We studied 10,013 patients who underwent ≥ 1 adenoma removal and follow-up colonoscopy. The cumulative risk of metachronous advanced colorectal neoplasia (ACRN) was compared among the eight groups based on age (30-39, 40-44, 45-49 and ≥ 50 years) and baseline adenoma characteristics (low- [LRA] and high-risk adenoma [HRA]).

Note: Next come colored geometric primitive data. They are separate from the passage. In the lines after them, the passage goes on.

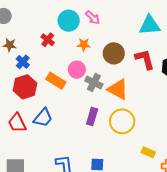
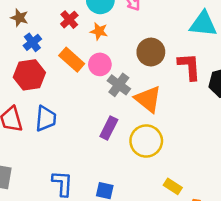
orange star: (84, 45) -> (99, 31), moved
orange rectangle: (56, 81) -> (72, 60), moved
blue trapezoid: (43, 118) -> (46, 119), turned -45

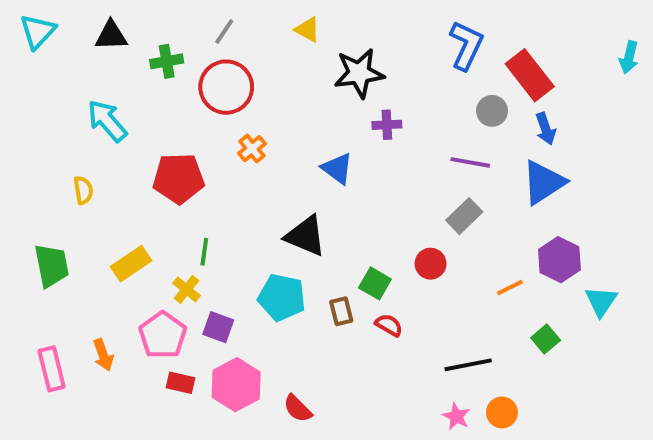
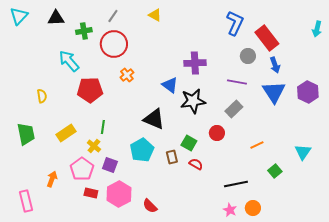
black star: (359, 73) -> (193, 101), moved
cyan arrow: (107, 121) -> (69, 61), moved
purple cross: (387, 125) -> (195, 63), size x1.5
blue triangle: (544, 182) -> (274, 92), turned -30
purple hexagon: (559, 260) -> (308, 92), moved
cyan pentagon: (282, 297) -> (142, 150), turned 30
orange arrow: (103, 355) -> (52, 179), turned -140
pink rectangle: (52, 369) -> (26, 201), moved

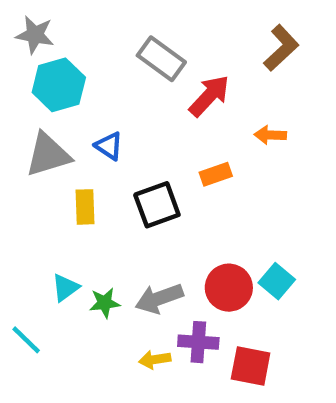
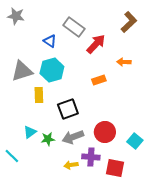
cyan hexagon: (59, 85) -> (52, 70), moved
blue triangle: (109, 146) -> (50, 41), moved
black square: (157, 205) -> (68, 109), moved
cyan square: (277, 281) -> (135, 141), moved

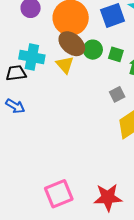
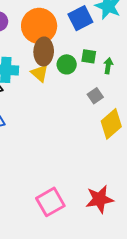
brown ellipse: (72, 44) -> (44, 51), turned 60
green circle: (93, 50) -> (67, 64), moved

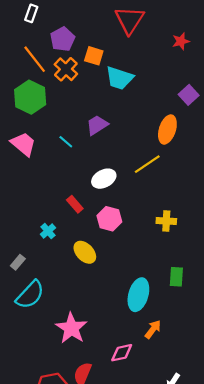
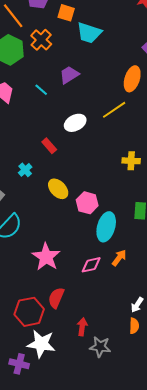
orange cross: (66, 69) -> (41, 40), moved
pink hexagon: (109, 219) -> (87, 203), moved
pink diamond: (122, 353) -> (91, 265), moved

The risk of metachronous ACRN in patients aged 30-39 and 40-44 years with HRA was comparable to that in those aged ≥ 50 years with LRA ( = 0.839 and = 0.381, respectively). However, the risk in those aged 45-49 years with HRA was higher than in those aged ≥ 50 years with LRA ( = 0.003), and the risk was not significantly different from that in those aged ≥ 50 years with HRA ( = 0.092). Additionally, the 5-year cumulative risk in those aged 45-49 years with LRA was not significantly different from that in those aged ≥ 50 years with LRA.

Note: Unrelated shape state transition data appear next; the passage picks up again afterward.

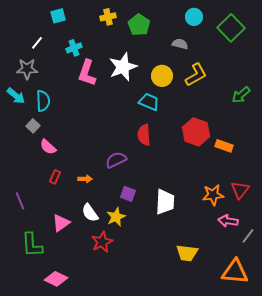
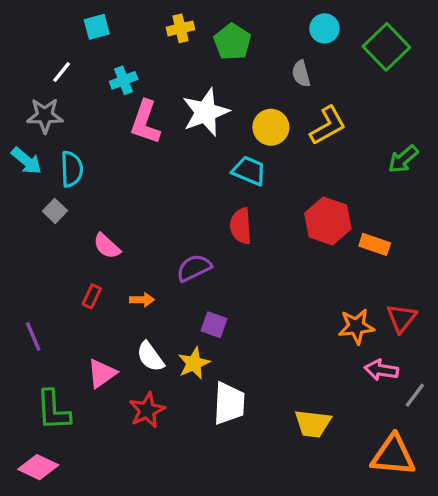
gray semicircle: (180, 44) -> (301, 74), turned -119
pink semicircle: (48, 147) -> (107, 246), moved
white trapezoid: (165, 202) -> (229, 403), moved
red star: (102, 242) -> (147, 410), moved
pink diamond: (56, 279) -> (38, 467), moved

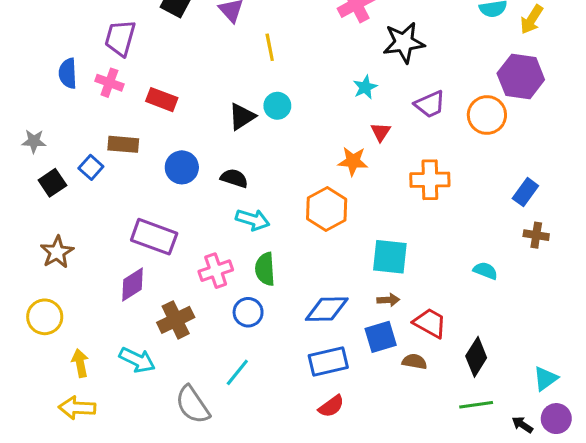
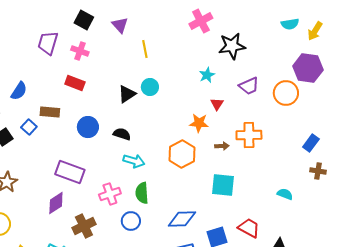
blue semicircle: (68, 73) -> (19, 91), moved, turned -144
pink cross: (109, 83) -> (80, 51), moved
brown arrow: (388, 300) -> (222, 146), moved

The postpolypectomy surveillance interval can be extended up to 5 years in patients aged 30-44 years with HRA, similar to those aged ≥ 50 years with LRA. However, the interval in patients aged 45-49 years with HRA and LRA should be 3 and 5 years, respectively, similar to those aged ≥ 50 years.
目前的息肉切除后监测指南基于≥50 岁患者的研究。在<50 岁的患者中同等地应用这些指南可能是不合理的。我们旨在确定<50 岁患者在腺瘤切除后的适当监测间隔。
我们研究了 10013 例接受≥1 次腺瘤切除和随访结肠镜检查的患者。根据年龄(30-39、40-44、45-49 和≥50 岁)和基线腺瘤特征(低风险腺瘤[LRA]和高风险腺瘤[HRA]),比较了 8 组患者中腺瘤复发的累积风险。
HRA 患者年龄在 30-39 岁和 40-44 岁之间的腺瘤复发风险与 LRA 患者年龄≥50 岁之间的风险相当(=0.839 和=0.381)。然而,HRA 患者年龄在 45-49 岁之间的风险高于 LRA 患者年龄≥50 岁之间的风险(=0.003),与 HRA 患者年龄≥50 岁之间的风险无显著差异(=0.092)。此外,HRA 患者年龄在 45-49 岁之间的 LRA 患者的 5 年累积风险与 LRA 患者年龄≥50 岁之间的风险无显著差异。
HRA 患者年龄在 30-44 岁之间的息肉切除后监测间隔可延长至 5 年,与 LRA 患者年龄≥50 岁相似。然而,HRA 和 LRA 患者年龄在 45-49 岁之间的间隔应为 3 年和 5 年,与 LRA 患者年龄≥50 岁相似。